第一章【ハジマリ】第九節-前編
「……よし!今日も一日頑張ろうっと」
玄関の鍵を閉めた後頬を軽くぱんと叩く。
トラベロがティルナノーグに入ってから丁度今日で一週間が経つ。
一人では広すぎる家の間取りにも慣れ、仕事も小さな依頼を手ほどきを受けながらファナリヤと共にこつこつとこなしていた。
近所のゴミ拾いだとか、壁のペンキ塗りだとか、清掃の手伝いだとか……今のところはそんな身近な頼みの方が多い。
最もトラベロが血液恐怖症である以上、荒事が回ってくることはないだろうし、こちらに越してきて間もない自分たちにとっては近所との触れ合いも兼ねることができ一石二鳥だ。
そして今日も同じように近所のお悩みを解決するのだろう。劇団にいた頃とはまた違う充実さを感じる日々を送っていた。
「トラベロ君!おはよー!」
玄関前で腕時計を見て待っていると、一台の車がやってきて運転席から声がかかる。
「マリナさん!おはようございます」
荷物を背負い直してトラベロは駆け足で車へと駆け寄り、手を振っているマリナに話しかける。
助手席にはファナリヤも座っていて、トラベロと目が合うとおはようございますと頭を軽く下げた。

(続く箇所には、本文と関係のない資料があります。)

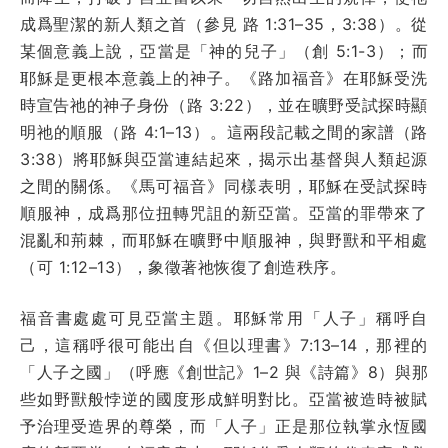
成爲聖潔的新人類之首（參見 路 1:31–35，3:38）。從
某個意義上說，亞當是「神的兒子」（創 5:1-3）；而
耶穌是更根本意義上的神子。《路加福音》在耶穌受洗
時宣告祂的神子身份（路 3:22），並在曠野受試探時顯
明祂的順服（路 4:1–13）。這兩段記載之間的家譜（路
3:38）將耶穌與亞當連結起來，揭示出基督與人類起源
之間的關係。《馬可福音》同樣表明，耶穌在受試探時
順服神，成爲那位扭轉咒詛的新亞當。亞當的罪帶來了
混亂和荊棘，而耶穌在曠野中順服神，與野獸和平相處
（可 1:12–13），象徵著祂恢復了創造秩序。
福音書處處可見亞當主題。耶穌常用「人子」稱呼自
己，這稱呼很可能出自《但以理書》7:13–14，那裡的
「人子之國」（呼應《創世記》1–2 與《詩篇》8）與那
些如野獸般悖逆的國度形成鮮明對比。亞當被造時被賦
予治理受造界的尊榮，而「人子」正是那位執掌永恆國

「さっすがトラベロ君、待ち合わせの時間通り!スピルとは大違いねぇ」
「あははは…スピルさん今日は遅刻しないんでしょうか」
「さぁ、あいつのことだからねぇ。…ま、それじゃ二人仲良く歩いていらっしゃいな」
マリナがファナリヤに目を向けると、ファナリヤは顔を赤らめ少し頬を膨らませる。
それをマリナはかわいい、と笑うがトラベロはいまいち理解できていないような顔を浮かべる。
荷物を持ってファナリヤが車を降り、トラベロの隣に寄るのを確認すると、よろしくねと告げてマリナは車を走らせた。
「じゃ、行きましょうか」
「は、はい…!」
ファナリヤは嬉しそうに笑ってトラベロについて歩く。
ここ2日程前から二人で一緒に出勤するようになったのだが、ファナリヤの顔が前よりも幸せそうに見えてトラベロは嬉しかった。

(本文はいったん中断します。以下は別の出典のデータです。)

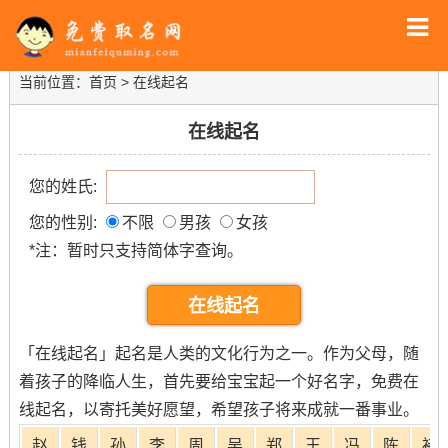
当前位置：
首页
> 在线起名
在线起名
您的姓氏:
您的性别:
不限
男孩
女孩
*注：暂时只支持简体字查询。
在线起名
「在线起名」起名是人类的文化行为之一。作为父母，随
着孩子的降临人生，首先要给宝宝起一个好名字，免费在
线起名，以寄托美好愿望，希望孩子将来成就一番事业。
赵
钱
孙
李
周
吴
郑
王
冯
陈
褚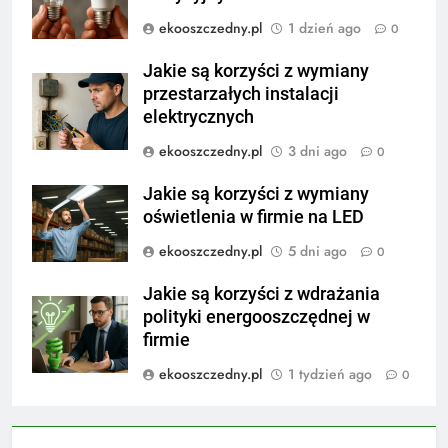
ekooszczedny.pl
1 dzień ago
0
Jakie są korzyści z wymiany
przestarzałych instalacji
elektrycznych
ekooszczedny.pl
3 dni ago
0
Jakie są korzyści z wymiany
oświetlenia w firmie na LED
ekooszczedny.pl
5 dni ago
0
Jakie są korzyści z wdrażania
polityki energooszczędnej w
firmie
ekooszczedny.pl
1 tydzień ago
0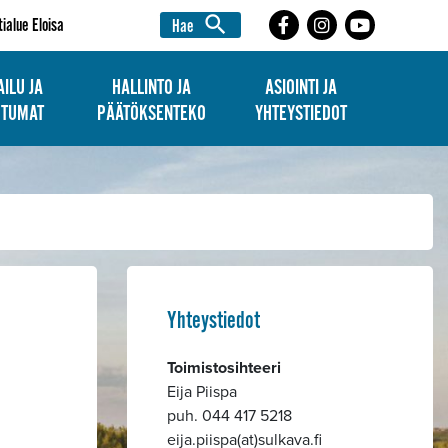
search
tialue Eloisa
Hae
ILU JA
HALLINTO JA
ASIOINTI JA
HTUMAT
PÄÄTÖKSENTEKO
YHTEYSTIEDOT
Yhteystiedot
Toimistosihteeri
Eija Piispa
puh. 044 417 5218
eija.piispa(at)sulkava.fi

彼女はマリナの家に居候していて、その家が車を使わないと遠い距離らしくこうしてトラベロの家まで送ってもらっている。
最初は面倒だろうし大丈夫だとファナリヤは遠慮したのだが、マリナの方はいいから行っておいでと何故か燃え上がっているような表情で告げたらしい。
しかしこうして朝語らいながら歩くというのはやはり楽しいと心が躍っていた。
「……あ、あの。トラベロさん」
「何ですか?」
「その……トラベロさんは、もう…慣れましたか?…お仕事」
「そうですねぇ、こなす依頼の内容も内容でちょくちょくやってることだったんで、割と。
……ファナリヤさんはやっぱ、まだちょっと…慣れないですか?人と接するの」
「…は、はい……」
あれからファナリヤもトラベロと一緒に近所からの依頼をこなすようになって、同じように一週間が経過した。
少しずつ手袋の生活にも慣れてきたし、相手側はこちらの事情を知らぬのもあってとても優しく接してくれる人が多い…のだが、やはり怖い。
間違えて心を読んでしまったらとつい考えてしまい縮こまってしまう。
「大丈夫ですよ、ゆっくり慣れていきましょう?スピルさんたちもそう言ってますし」
「は、はい……そう、ですよね…」
「そうですよ、焦ったっていいことないです……し……」
すぐ近くで足音が聞こえる。――このままではぶつかるだろうか。
ぴたりとトラベロが足を止め、それに合わせてファナリヤもぴたり、と止まった。
直後、曲がり角から姿を現したのは……
「……♪」
機嫌が良さそうに、猫じゃらしをふるふる振っているレヴィンだった。
…よく見ると、服が毛だらけになっていないだろうか。さらに片方の手にぶら下げているビニール袋から垣間見えているのはペットフードと思しきもの。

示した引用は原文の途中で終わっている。